Everyone has 2 copies of the A/B/O gene. One gene is inherited from the mother and the other from the father. Everyone has a 1/2 probability to pass a randomly selected gene copy to their children.
Choosing to focus on A and O, people with AA or AO genes have blood type A; those with OO have type O blood. Suppose Eve and both her parents have blood type A, but her sister Eva has blood type O. Eve marries Adam, who has blood type O.
(a) If Eve and Adam’s first child had blood type A, what is the probability that Eve carries an O gene?
(b) If Eve and Adam’s first child had type A blood, what is the probability that their second child will as well?
So far I've done:
Let A = Eve carries an O gene, and C = first child has type A blood
P(A) = 6/12 = 1/2 because Eve's parents have to be either AO/AO, AO/AA, AA/AO (they cannot be AA/AA because Eve's sister has blood type O)

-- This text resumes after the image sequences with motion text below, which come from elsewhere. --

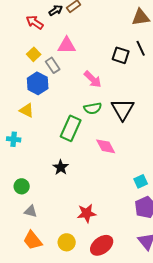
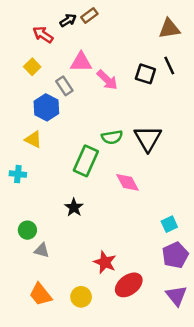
yellow square: (34, 54) -> (32, 67), moved
pink arrow: (93, 79) -> (107, 80), moved
gray triangle: (31, 211) -> (42, 250), moved
red star: (87, 213) -> (105, 262), turned 30
red ellipse: (102, 245) -> (129, 285), moved

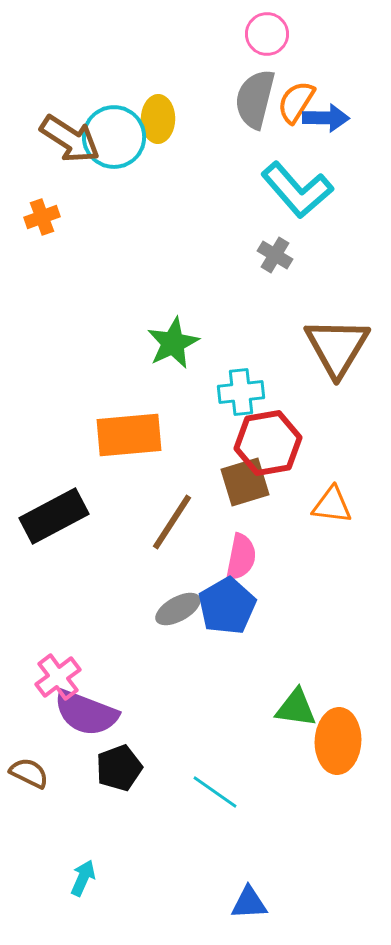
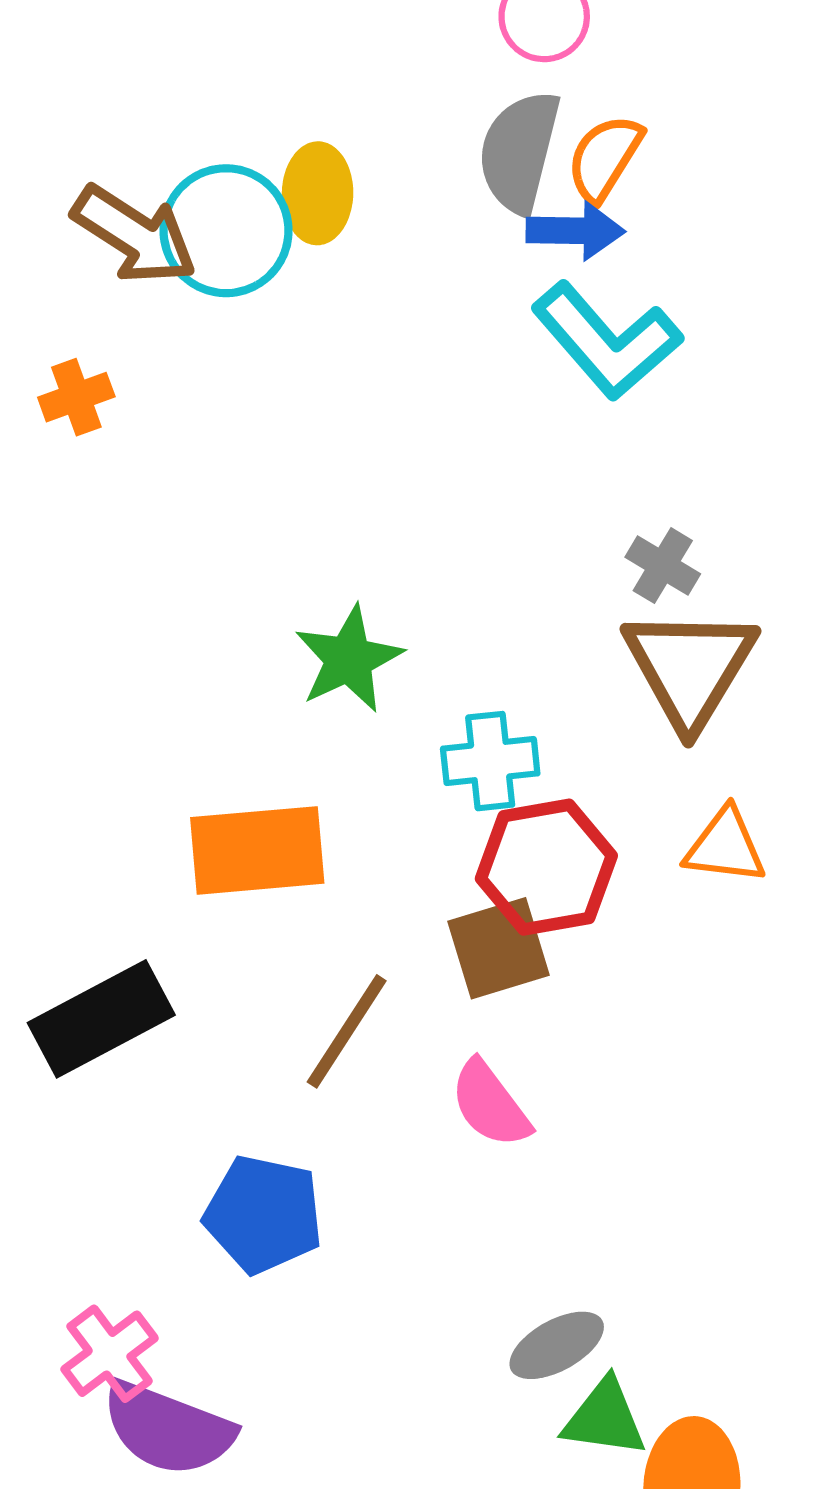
blue arrow: (326, 118) -> (575, 231), moved
gray cross: (275, 255) -> (663, 566), moved
orange triangle: (332, 505) -> (725, 846), moved
pink semicircle: (241, 557) -> (490, 1104), turned 132
blue pentagon: (227, 606) -> (263, 1214), moved, turned -30
gray ellipse: (178, 609) -> (557, 1345), moved

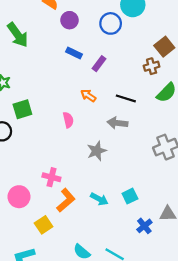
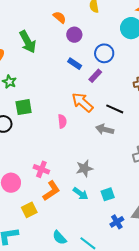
blue circle: (111, 23) -> (104, 53), moved
orange arrow: (88, 96) -> (82, 102), size x1.6
gray star: (97, 151) -> (84, 168), moved

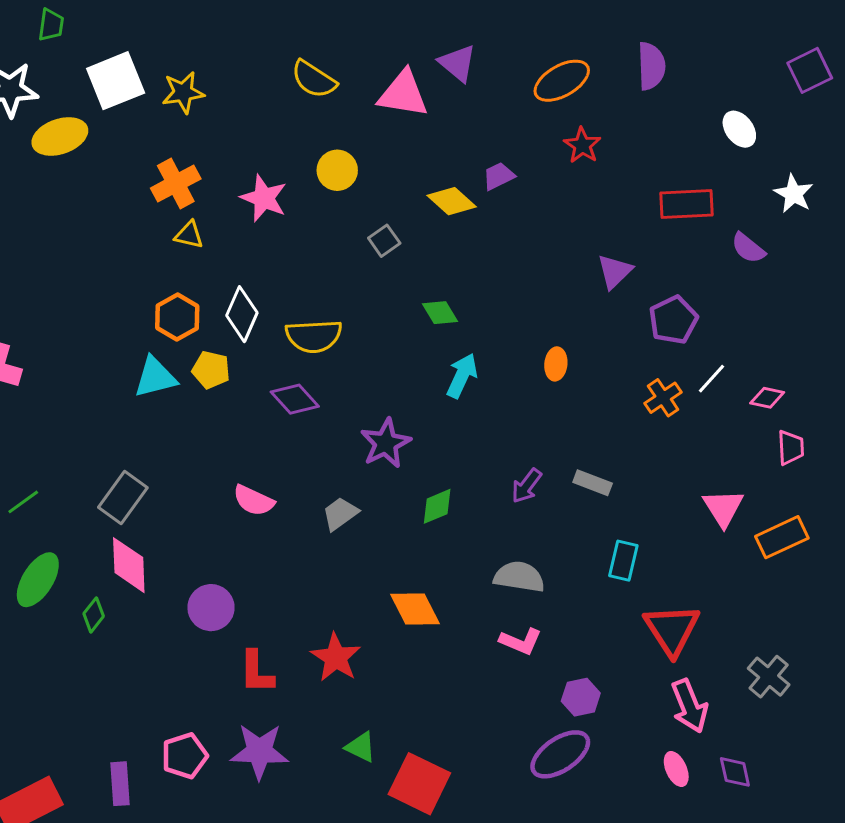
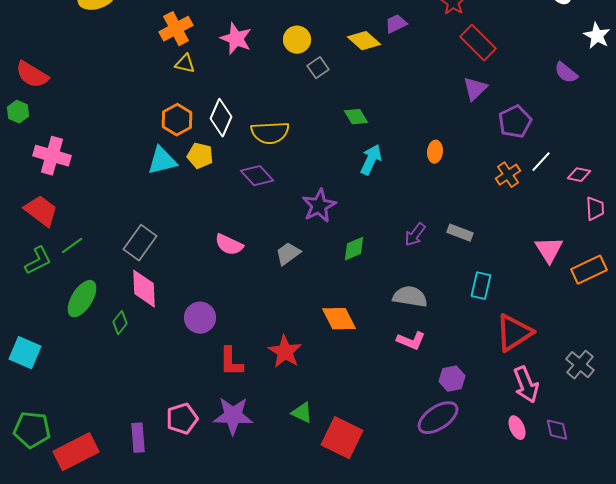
yellow circle: (337, 170) -> (297, 40), moved
red rectangle: (687, 204) -> (478, 43), moved, turned 48
red triangle: (672, 630) -> (514, 333), turned 30

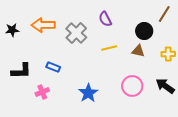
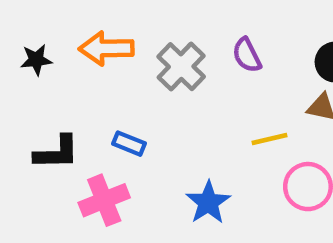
purple semicircle: (105, 19) -> (247, 55), moved
yellow line: (109, 48) -> (269, 139), moved
pink cross: (42, 92) -> (104, 200), size x1.5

P(C) = 6/8 = 3/4 because parents have to be AA/OO or AO/OO.
I believe part a) is asking for P(A|C) = $\frac{P(C|A)P(A)}{P(C)}$
However, I'm not sure how to calculate P(C|A) or the probability that the first child has type A blood given Eve carries an O gene.
Best Answer
For (a), let the events be marked as:
$$A \sim \text{Eve having the O genes, i.e, (A, O)}$$ $$B \sim \text{1º child being type A, i.e, (A, O)}$$
By Bayesian: $$P(A|B) = \frac{P(B)P(B|A)}{P(A)}$$
We first calculate each term:
For the event B, we must think that, Eve will either pass gene A or pass the other gene. And for the case of sucess, the other gene must also be A. ALSO, both parents must be (A,O), otherwise Eva would never be (O,O) So...
$$P(B) = \frac{1}{2} + (\frac{1}{2}*\frac{1}{2}) = \frac{3}{4}$$
the event B|A is trivial, because is this scenario Eve is (A, O):
$$P(B|A) = \frac{1}{2}$$
also A:
$$P(A) = \frac{1}{2}$$
So...
$$P(A|B) = \frac{\frac{3}{4}*\frac{1}{2}}{\frac{1}{2}} = \frac{3}{4}$$
For the (b) I think that now you can do it by yourself.